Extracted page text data
========================================

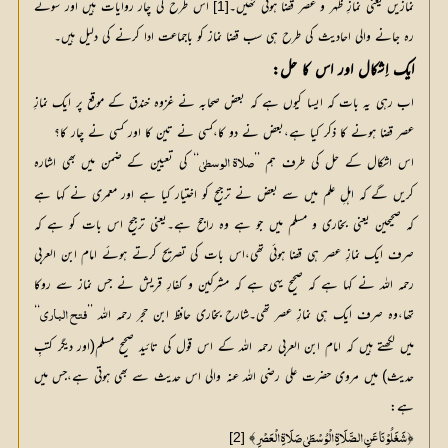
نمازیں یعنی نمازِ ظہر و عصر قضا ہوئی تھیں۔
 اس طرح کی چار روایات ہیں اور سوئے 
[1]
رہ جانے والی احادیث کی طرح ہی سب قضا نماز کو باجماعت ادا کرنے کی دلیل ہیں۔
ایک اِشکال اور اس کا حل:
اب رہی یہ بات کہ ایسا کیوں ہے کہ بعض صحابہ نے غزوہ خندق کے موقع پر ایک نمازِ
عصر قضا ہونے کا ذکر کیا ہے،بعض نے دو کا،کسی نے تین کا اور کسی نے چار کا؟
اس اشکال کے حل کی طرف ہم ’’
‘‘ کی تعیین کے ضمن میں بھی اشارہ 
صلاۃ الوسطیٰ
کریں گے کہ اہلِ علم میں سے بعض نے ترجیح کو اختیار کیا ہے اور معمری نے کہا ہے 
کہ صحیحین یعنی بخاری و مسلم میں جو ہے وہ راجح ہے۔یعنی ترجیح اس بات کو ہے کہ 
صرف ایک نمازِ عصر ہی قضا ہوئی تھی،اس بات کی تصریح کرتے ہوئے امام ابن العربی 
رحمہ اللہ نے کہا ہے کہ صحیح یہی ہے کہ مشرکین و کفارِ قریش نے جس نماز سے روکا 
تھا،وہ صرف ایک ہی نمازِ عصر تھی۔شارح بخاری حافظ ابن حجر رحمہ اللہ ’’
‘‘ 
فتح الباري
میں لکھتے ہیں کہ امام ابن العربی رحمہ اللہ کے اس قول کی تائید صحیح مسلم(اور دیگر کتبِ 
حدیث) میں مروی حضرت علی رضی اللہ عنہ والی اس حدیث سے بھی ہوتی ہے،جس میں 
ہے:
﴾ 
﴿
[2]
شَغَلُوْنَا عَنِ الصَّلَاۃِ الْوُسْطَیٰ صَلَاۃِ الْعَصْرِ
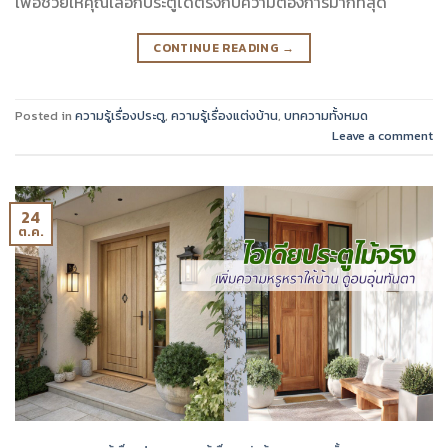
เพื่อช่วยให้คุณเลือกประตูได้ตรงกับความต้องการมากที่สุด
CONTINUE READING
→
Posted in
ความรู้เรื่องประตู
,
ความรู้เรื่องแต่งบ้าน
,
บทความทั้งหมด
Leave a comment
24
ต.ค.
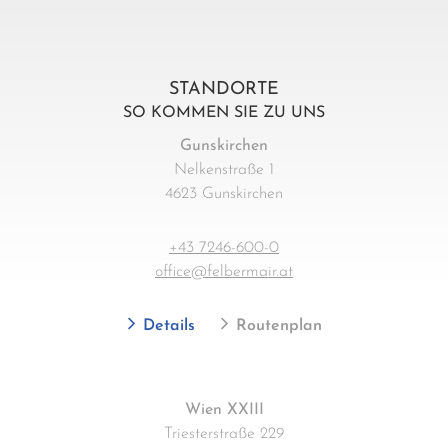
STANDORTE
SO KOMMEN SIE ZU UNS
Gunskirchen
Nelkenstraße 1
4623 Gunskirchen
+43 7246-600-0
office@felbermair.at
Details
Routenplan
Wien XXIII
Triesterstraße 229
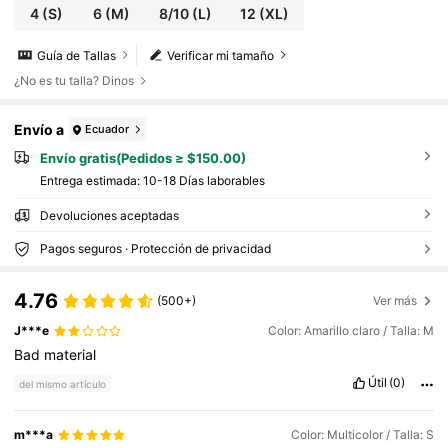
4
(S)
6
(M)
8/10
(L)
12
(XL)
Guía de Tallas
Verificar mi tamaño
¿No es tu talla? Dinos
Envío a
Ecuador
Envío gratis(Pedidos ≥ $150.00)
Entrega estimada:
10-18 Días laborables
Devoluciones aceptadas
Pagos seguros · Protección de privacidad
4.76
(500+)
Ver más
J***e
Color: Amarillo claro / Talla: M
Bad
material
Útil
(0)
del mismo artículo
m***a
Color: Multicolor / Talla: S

========================================

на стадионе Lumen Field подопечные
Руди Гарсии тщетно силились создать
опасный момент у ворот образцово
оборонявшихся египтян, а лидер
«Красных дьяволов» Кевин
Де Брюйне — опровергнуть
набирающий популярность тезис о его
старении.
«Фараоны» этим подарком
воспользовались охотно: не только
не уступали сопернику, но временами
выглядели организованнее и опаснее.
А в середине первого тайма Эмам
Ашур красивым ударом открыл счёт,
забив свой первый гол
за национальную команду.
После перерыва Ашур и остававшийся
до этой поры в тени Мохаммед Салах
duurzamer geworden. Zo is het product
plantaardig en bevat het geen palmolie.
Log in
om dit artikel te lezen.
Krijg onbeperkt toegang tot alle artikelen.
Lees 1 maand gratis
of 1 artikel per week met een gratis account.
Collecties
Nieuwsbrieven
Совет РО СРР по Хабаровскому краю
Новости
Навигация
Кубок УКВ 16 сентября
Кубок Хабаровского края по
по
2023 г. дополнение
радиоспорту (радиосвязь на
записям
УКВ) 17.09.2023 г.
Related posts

========================================

• _YOUR OBJECTIVE_: From the records above, copy only the lines starting with the line that holds "میں بھی اشارہ" and going on through the line that holds "شَغَلُوْنَا عَنِ الصَّلَاۃِ", exactly as written.

• _RESPONSE AREA_:
‘‘ کی تعیین کے ضمن میں بھی اشارہ 
صلاۃ الوسطیٰ
کریں گے کہ اہلِ علم میں سے بعض نے ترجیح کو اختیار کیا ہے اور معمری نے کہا ہے 
کہ صحیحین یعنی بخاری و مسلم میں جو ہے وہ راجح ہے۔یعنی ترجیح اس بات کو ہے کہ 
صرف ایک نمازِ عصر ہی قضا ہوئی تھی،اس بات کی تصریح کرتے ہوئے امام ابن العربی 
رحمہ اللہ نے کہا ہے کہ صحیح یہی ہے کہ مشرکین و کفارِ قریش نے جس نماز سے روکا 
تھا،وہ صرف ایک ہی نمازِ عصر تھی۔شارح بخاری حافظ ابن حجر رحمہ اللہ ’’
‘‘ 
فتح الباري
میں لکھتے ہیں کہ امام ابن العربی رحمہ اللہ کے اس قول کی تائید صحیح مسلم(اور دیگر کتبِ 
حدیث) میں مروی حضرت علی رضی اللہ عنہ والی اس حدیث سے بھی ہوتی ہے،جس میں 
ہے:
﴾ 
﴿
[2]
شَغَلُوْنَا عَنِ الصَّلَاۃِ الْوُسْطَیٰ صَلَاۃِ الْعَصْرِ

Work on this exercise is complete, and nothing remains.